The edge computing solution proposed by AIknow is a system used for scheduling the execution of processes on production systems with unused resources.
Context
Context Imagine this situation: you have a fleet of one hundred gateways (industrial PCs connected to a network that run monitoring, data collection and forwarding applications). Each of these gateways carries out the processes necessary to keep active the gateway and the set of applications for which it was installed in the field.
In the situation described, imagine that the workload on the gateways is between 5% (minimum) and 20% (maximum) of CPU and RAM resources used (variable for each gateway). However, the use of less performing computers is not an acceptable option: in fact, there are situations for which it is crucial that the resources available to the gateway can carry out sudden workloads without generating disruptions or application down-time.

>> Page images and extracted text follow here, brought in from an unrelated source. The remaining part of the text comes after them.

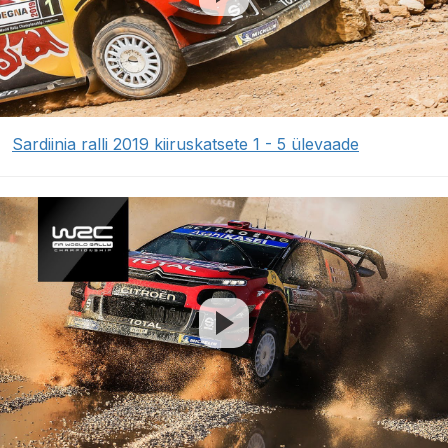
Sardiinia ralli 2019 kiiruskatsete 1 - 5 ülevaade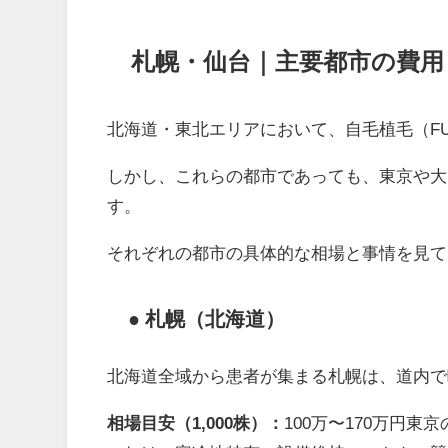
札幌・仙台｜主要都市の費用
北海道・東北エリアにおいて、自毛植毛（F
しかし、これらの都市であっても、東京や大
す。
それぞれの都市の具体的な相場と事情を見て
● 札幌（北海道）
北海道全域から患者が集まる札幌は、道内で
相場目安（1,000株）：
100万〜170万円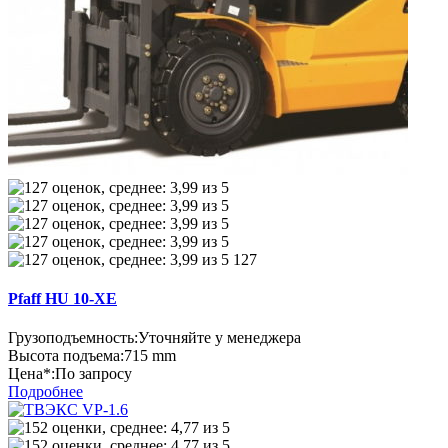
127
Pfaff HU 10-XE
Грузоподъемность:
Уточняйте у менеджера
Высота подъема:
715 mm
Цена*:
По запросу
Подробнее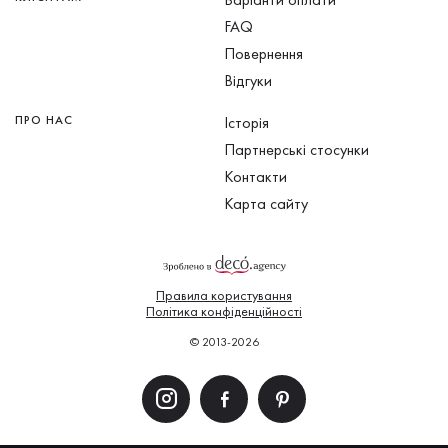
FAQ
Повернення
Відгуки
ПРО НАС
Історія
Партнерські стосунки
Контакти
Карта сайту
Правила користування
Політика конфіденційності
© 2013-2026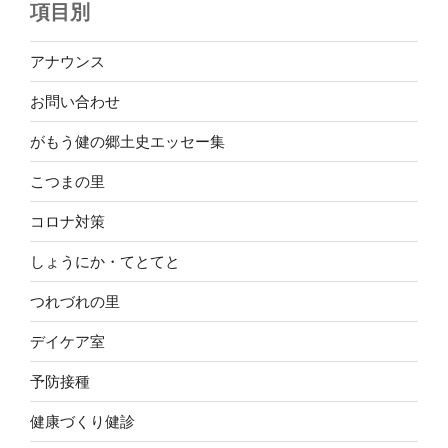
項目別
アナウンス
お問い合わせ
がもう健の郷土史エッセー集
こつまの里
コロナ対策
しょうにか・てとてと
つれづれの里
デイケア室
予防接種
健康づくり健診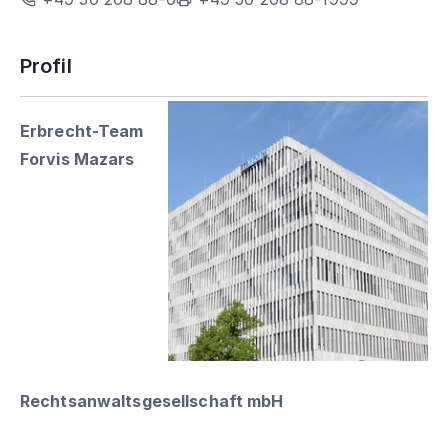
Profil
Erbrecht-Team
Forvis Mazars
Rechtsanwaltsgesellschaft mbH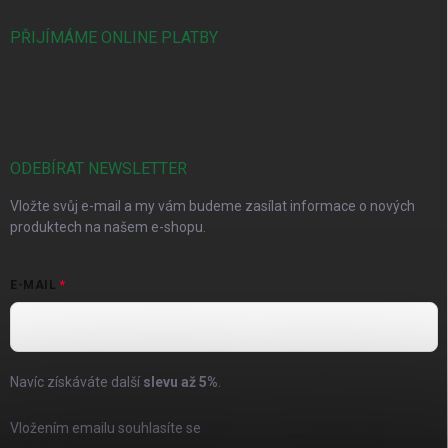
PŘIJÍMÁME ONLINE PLATBY
ODEBÍRAT NEWSLETTER
Vložte svůj e-mail a my vám budeme zasílat informace o nových
produktech na našem e-shopu.
E-MAIL
Navíc získáváte další
slevu až
5%
.
Vložením emailu souhlasíte se
zásadami pro zpracování osobních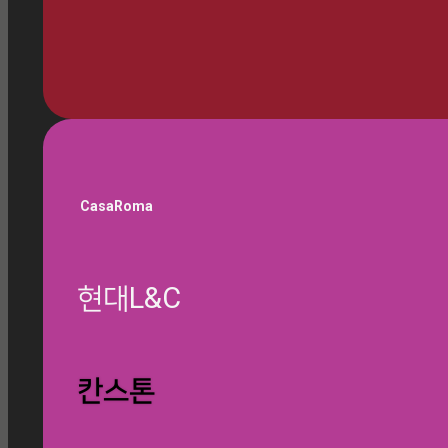
🎁 쇼룸 방문 예약하기
CasaRoma
현대L&C
글 찾기
칸스톤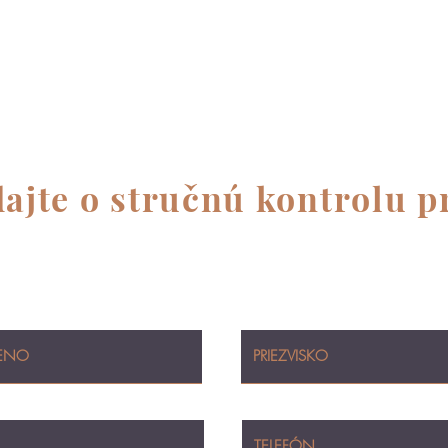
ajte o stručnú kontrolu p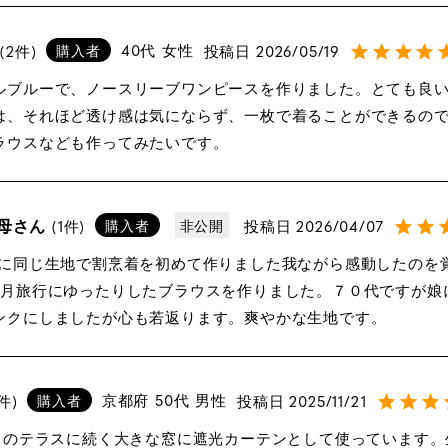
40代
女性
投稿日
2026/05/19
2
購入者
ルブルーで、ノースリーブワンピースを作りました。とても良
は、それほど透け感は気にならず、一枚で着ることができるの
y 母さん
投稿日
2026/04/07
1
購入者
非公開
6月旅行にゆったりしたブラウスを作りました。７０代ですが娘
ンクにしましたが心も若返ります。爽やかな生地です。
京都府
50代
男性
投稿日
2025/11/21
購入者
2ｍのテラスに続く大きな窓に遮光カーテンとして使っています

We find ourselves in the situation in which there are computational resources available and unused. We could say, in economic terms, that there is a supply of computational resources.
Now imagine that you have a list of applications to be run, but without the necessary computers, either because the cost of provisioning adequate resources would exceed the revenue obtained from the applications themselves, or because these tend to be inexpensive in terms of resources, reason which to avoid keeping a system active just to run one of these applications.
This time, we find ourselves in a situation of demand for computational resources: we need resources that we do not have available.
How can previous supply and demand be met ? The answer we propose is edge computing.
Edge computing solutions
The idea is essentially simple: use the resources available by the fleet of gateways already in use to run additional applications.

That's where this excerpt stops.